Côté Blu-ray, le film bénéficie d’ailleurs, et malgré l’avertissement de l’éditeur qui s’excuse en préambule de la qualité du master, d’un très joli upgrade Haute-Définition. Le film a visiblement été restauré, et le Blu-ray nous propose aujourd’hui un piqué précis tout en conservant la granulation d’origine. Quelques plans accusent certes de petites baisses de définition, mais dans l’ensemble, la belle photo gothique de John Coquillon (Le grand inquisiteur) se trouve magnifiée. La profondeur de champ est remarquable, et les contrastes ont été particulièrement soignés : les noirs sont profonds sans être bouchés, les blancs ne sont pas « cramés » ; bref, l’éditeur a fait tout son possible pour nous permettre de (re)découvrir Les crocs de Satan dans les meilleures conditions possibles. Du côté des enceintes, VF d’époque et VO anglaise nous sont proposées, en DTS-HD Master Audio 2.0, en mono d’origine évidemment. Les dialogues sont clairs, les ambiances et la musique dissonante de Les Baxter (version cinéma only) parfaitement bien préservées, et sans souffle. On notera cependant un léger mais constant bourdonnement sur la VF d’époque. La version « Director’s cut » du film est également disponible dans la section bonus : d’une durée d’environ 4 minutes de plus que la version cinéma, elle nous propose un montage légèrement différent, une musique très classique de Wilfred Josephs et un générique assez époustouflant signé Terry Gilliam.

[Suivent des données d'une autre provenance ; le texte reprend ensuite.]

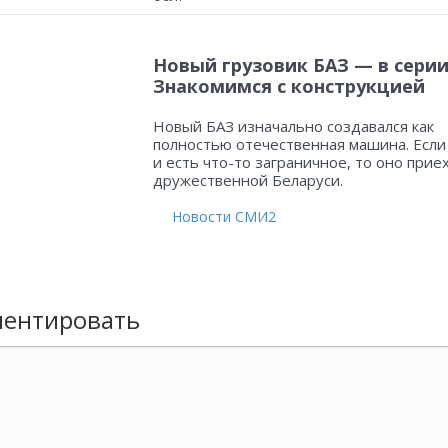
Новый грузовик БАЗ — в серии
Знакомимся с конструкцией
Новый БАЗ изначально создавался как
полностью отечественная машина. Если
и есть что-то заграничное, то оно прие
дружественной Беларуси.
Новости СМИ2
ентировать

En plus d’être un bel objet, le coffret édité par ESC Éditions n’est d’ailleurs pas avare en suppléments : outre le traditionnel livret de 20 pages intégré au boitier et signé Marc Toullec, on retrouvera sur la galette proprement dite une intéressante présentation du film par Pascal Françaix (32 minutes). Intervenant régulier d’ESC, il reviendra avec talent sur le contexte de production du film, sur la carrière de Gordon Hessler et de son scénariste Christopher Wicking, ou encore sur la relation Vincent Price / Hilary Heath (Dwyer). L’actrice, décédée des suites du Covid-19 en 2020, avait en effet interprété la maîtresse de Vincent Price, ainsi que sa femme et sa fille – l’acteur lui aurait un jour confié qu’il l’épouserait le jour où elle incarnerait sa mère à l’écran. Il terminera en évoquant dans les détail les différences entre les deux montages du film.